WASHINGTON (CN) – A federal judge on Wednesday ordered President Donald Trump’s now-defunct voting integrity commission to turn over documents to one of its Democratic members by July 18.
The order, issued by U.S. District Judge Colleen Kollar-Kotelly, came in response to the commission’s request for reconsideration a Dec. 22 order to disclose records that Maine Secretary of State Matthew Dunlap says the commission blocked him from accessing.
The commission argued that President Trump’s Jan. 3 executive order terminating the body means the court should reconsider its order, but that fell flat with Kollar-Kotelly.
“They are not entitled to that second bite at the apple,” the judge wrote in the 57-page ruling.
Kollar-Kotelly said the commission’s dissolution does not control in terms of reconsideration of the court’s December order, which found Dunlap had a right to fully participate in the commission’s work.

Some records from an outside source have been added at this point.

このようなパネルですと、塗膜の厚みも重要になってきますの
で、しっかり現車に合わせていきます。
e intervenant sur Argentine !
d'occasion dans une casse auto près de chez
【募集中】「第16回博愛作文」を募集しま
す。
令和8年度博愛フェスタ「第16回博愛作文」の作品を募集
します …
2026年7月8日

That right was stunted, the court said, by the commission’s refusal to give him access to certain records it might rely on in making its final recommendations.
The government argued unsuccessfully that the matter is moot since the commission failed to reach any preliminary findings or produce a final report.

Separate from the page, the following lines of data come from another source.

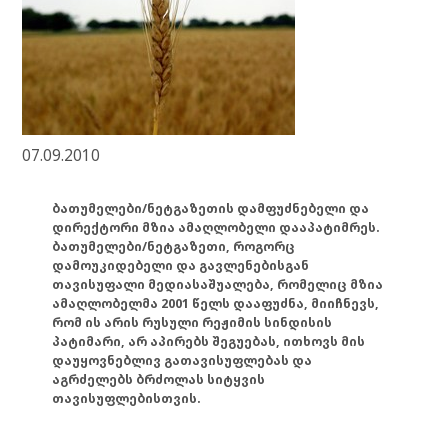
07.09.2010
ბათუმელები/ნეტგაზეთის დამფუძნებელი და
დირექტორი მზია ამაღლობელი დააპატიმრეს.
ბათუმელები/ნეტგაზეთი, როგორც
დამოუკიდებელი და გავლენებისგან
თავისუფალი მედიასაშუალება, რომელიც მზია
ამაღლობელმა 2001 წელს დააფუძნა, მიიჩნევს,
რომ ის არის რუსული რეჟიმის სინდისის
პატიმარი, არ აპირებს შეგუებას, ითხოვს მის
დაუყოვნებლივ გათავისუფლებას და
აგრძელებს ბრძოლას სიტყვის
თავისუფლებისთვის.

Citing D.C. Circuit precedent, Kollar-Kotelly ruled production of the records is the only way to understand the degree to which the commission thwarted Dunlap’s participation.
“Why should the plaintiff, a duly appointed member of that body, be expected to rely on the assertion of a records custodian that there are no ‘preliminary findings,'” she wrote.
She pointed to a Breitbart article quoting Kansas Secretary of State Kris Kobach, who served as the commission’s vice chair, saying the commission had revealed certain findings.
The government tried to walk back Kobach’s comment, but Kollar-Kotelly seemed unimpressed with its characterization of the information he referenced as materials the commission dealt with during its meetings, not as findings.
Kollar-Kotelly also pointed to a comment from the press secretary, who said Trump had asked Homeland Security to review its initial findings.
“Such post-hoc rationalizations are not persuasive, particularly where defendants offer no declarations from Mr. Kobach or the press secretary (or the president), nor even counsel’s own explanation of the press secretary’s statement on the part of those defendants who indisputably remain in this case,” she wrote.
She noted the commission’s preliminary findings were turned over to the Department of Homeland Security for further investigation, and that Kobach is expected to informally advise the department on the matter.
Only a review of the withheld commission records, the judge said, will determine whether any of them constitute findings.
“Perhaps there were draft findings or a draft report that simply were not deemed ‘final,'” she wrote. “Or perhaps emails exist that informally characterize the results of the commission’s work. It is more difficult to envision a presidential commission, with paid staff, being terminated without any internal characterization of that commission’s work over more than six months.” (emphasis in original)
Kollar-Kotelly said Dunlap is entitled to determine for himself if any of the commission records that were not shared with him constitute findings.
She also rebuked the government’s move to shut down the commission because of “endless legal battles,” saying doing so “suggests an effort to evade” the court’s prior order.
The commission disbanded 12 days after the order to produce the documents.
“They shall not be permitted to further postpone compliance with a preliminary injunction,” Kollar-Kotelly wrote.
Dunlap originally sued the commission and three of its members – including Vice President Mike Pence and Kobach – along with a slew of other government agencies and officials on Nov. 9.